Winside: In My Memory

When I was growing up in the 1950s, Winside was the family gathering place. My grandparents, Mary and Clint, and uncles Carl and Jim and their families lived there. Before Grandpa died in 1949, we gathered at Grandma and Grandpa's house. Then the gatherings moved to the uncles' homes. Sometimes we went to Aunt Nevilles' home at Laurel in the next county north, or to our house (Verne's) at Stanton, in the next county south. I suppose we went to Aunt Virginia's house, too, but that's not clear in my memory. She lived farther away at Fremont and then Boys' Town. Mostly, I remember family gatherings at Winside.

That's also where the Old Settler's Picnic was held. It was a big event on our yearly calendar. There was a parade with floats and fire engines and bands and politicians. But mostly there was food and family fun. Everyone brought picnic baskets and we ate at the park located south of Main St. on the west end of town. My grandmother, mother, and aunts made the best fried chicken I've ever tasted, the best pies and cakes, too. The grown-ups sat at picnic tables or on blankets spread on the grass and talked. Sometimes the men stretched out on the blankets and napped. The children ran and chased each other and played games. The teenagers eyed each other and flirted. Sometimes there were organized games and prizes.

One year when I was five or six years old, I entered a foot race for children. I think it was a hundred-yard dash. I remember running has hard as I could on the course on that wide Main Street, pumping my little arms and legs and glimpsing the other children trying to catch up to me. I won! My daddy was pleased. His laughter rings in my ears. I think my prize was a silver dollar, which I probably spent on candy.
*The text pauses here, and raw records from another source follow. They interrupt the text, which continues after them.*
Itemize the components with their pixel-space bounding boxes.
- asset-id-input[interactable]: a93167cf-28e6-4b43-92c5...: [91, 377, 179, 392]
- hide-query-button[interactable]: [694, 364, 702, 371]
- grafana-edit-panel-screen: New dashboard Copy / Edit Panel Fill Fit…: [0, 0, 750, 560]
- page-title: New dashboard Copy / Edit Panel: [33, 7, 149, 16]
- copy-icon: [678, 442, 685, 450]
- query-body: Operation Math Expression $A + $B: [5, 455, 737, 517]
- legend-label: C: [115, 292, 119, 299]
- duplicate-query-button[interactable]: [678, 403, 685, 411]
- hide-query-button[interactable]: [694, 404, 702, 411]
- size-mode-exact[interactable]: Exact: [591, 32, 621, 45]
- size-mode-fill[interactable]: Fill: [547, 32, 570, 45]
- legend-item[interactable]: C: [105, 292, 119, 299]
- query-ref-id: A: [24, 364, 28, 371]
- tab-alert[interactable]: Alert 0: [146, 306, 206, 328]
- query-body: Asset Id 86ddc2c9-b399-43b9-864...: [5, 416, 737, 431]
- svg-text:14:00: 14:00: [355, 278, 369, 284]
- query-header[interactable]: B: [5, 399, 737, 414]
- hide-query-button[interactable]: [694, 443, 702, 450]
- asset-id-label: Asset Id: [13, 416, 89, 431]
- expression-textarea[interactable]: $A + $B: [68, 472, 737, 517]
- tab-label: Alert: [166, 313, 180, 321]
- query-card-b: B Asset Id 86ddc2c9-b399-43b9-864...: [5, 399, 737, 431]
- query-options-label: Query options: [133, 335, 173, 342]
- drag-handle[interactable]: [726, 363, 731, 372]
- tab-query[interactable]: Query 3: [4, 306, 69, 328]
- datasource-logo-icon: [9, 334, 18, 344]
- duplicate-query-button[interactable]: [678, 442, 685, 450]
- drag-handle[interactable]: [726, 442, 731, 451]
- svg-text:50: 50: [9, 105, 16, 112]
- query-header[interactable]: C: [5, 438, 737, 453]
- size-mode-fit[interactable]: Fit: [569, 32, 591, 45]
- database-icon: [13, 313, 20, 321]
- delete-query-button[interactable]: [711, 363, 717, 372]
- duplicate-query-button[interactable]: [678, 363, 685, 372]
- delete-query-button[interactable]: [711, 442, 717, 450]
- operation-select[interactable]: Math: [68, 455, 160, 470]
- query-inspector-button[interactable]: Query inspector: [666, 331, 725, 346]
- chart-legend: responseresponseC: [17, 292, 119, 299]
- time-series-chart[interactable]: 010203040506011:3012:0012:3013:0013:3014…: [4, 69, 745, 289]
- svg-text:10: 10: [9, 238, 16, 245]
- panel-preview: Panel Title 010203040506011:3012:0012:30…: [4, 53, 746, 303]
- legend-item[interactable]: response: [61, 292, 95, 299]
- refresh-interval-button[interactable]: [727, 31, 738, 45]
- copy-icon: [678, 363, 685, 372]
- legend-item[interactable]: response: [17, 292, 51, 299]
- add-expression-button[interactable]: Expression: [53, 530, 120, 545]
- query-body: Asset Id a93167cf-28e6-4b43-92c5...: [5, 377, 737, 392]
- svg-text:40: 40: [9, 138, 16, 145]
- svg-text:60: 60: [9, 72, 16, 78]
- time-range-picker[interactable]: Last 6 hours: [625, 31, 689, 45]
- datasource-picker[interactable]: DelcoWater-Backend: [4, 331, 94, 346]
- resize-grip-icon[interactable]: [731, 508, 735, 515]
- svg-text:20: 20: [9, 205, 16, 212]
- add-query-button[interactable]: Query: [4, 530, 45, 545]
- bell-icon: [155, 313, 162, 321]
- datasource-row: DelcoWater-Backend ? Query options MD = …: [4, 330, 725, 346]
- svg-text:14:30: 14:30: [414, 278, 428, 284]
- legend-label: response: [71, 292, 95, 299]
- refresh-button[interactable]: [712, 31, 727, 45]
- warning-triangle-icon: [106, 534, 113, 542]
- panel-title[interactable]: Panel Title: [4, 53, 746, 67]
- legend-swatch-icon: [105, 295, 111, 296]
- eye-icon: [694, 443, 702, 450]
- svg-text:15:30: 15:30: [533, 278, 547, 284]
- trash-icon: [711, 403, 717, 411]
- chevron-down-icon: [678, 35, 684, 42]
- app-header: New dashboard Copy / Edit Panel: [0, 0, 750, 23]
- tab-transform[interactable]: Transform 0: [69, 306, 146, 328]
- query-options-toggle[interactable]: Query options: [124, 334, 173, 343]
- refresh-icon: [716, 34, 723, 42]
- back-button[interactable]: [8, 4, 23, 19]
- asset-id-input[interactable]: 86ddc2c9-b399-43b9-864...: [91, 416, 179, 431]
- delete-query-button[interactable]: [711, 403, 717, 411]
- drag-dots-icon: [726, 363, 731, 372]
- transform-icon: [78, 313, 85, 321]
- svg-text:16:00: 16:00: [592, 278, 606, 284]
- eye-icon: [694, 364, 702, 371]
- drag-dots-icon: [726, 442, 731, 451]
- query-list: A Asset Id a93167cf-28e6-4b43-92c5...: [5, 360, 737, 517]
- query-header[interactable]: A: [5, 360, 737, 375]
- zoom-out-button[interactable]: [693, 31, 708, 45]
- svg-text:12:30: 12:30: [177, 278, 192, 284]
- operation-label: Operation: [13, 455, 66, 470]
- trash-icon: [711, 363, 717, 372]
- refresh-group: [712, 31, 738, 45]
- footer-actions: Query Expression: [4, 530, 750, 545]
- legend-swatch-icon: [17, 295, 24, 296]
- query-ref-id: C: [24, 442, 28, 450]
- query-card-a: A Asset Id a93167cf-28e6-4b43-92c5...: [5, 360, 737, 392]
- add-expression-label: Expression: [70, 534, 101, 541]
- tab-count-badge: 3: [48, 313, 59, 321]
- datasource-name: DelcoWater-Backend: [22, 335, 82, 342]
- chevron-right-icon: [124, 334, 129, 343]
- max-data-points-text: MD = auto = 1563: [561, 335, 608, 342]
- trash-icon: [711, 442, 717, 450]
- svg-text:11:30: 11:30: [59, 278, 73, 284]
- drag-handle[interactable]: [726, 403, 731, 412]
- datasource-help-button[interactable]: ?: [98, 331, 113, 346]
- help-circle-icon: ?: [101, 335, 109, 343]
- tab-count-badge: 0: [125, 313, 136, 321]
Free use map of Winside,, Nebraska.
The farm where I grew up in Stanton County in the 1950s was straight south of Winside about 17 miles. On the map above, you can see the road going south toward Stanton. Countless times we drove that gravel road to and from Winside, the dust flying behind our car on hot summer days, windows down letting the outside air blow on us, no air-conditioning. I looked forward to crossing Logan Creek (although I didn't know the name until I saw it on this map) and driving into Winside, past my Uncle Carl's grocery store on the corner of Main and Hunter (another street name I didn't know before this map), past Uncle Carl's big two-story house just a block past the store on the right, and straight on north through town to my grandparents' farm a mile and a half from town, east side of the road. Mostly, I remember driving a mile or so farther north to Uncle Jim's farm where we often gathered for holidays to feast and fellowship.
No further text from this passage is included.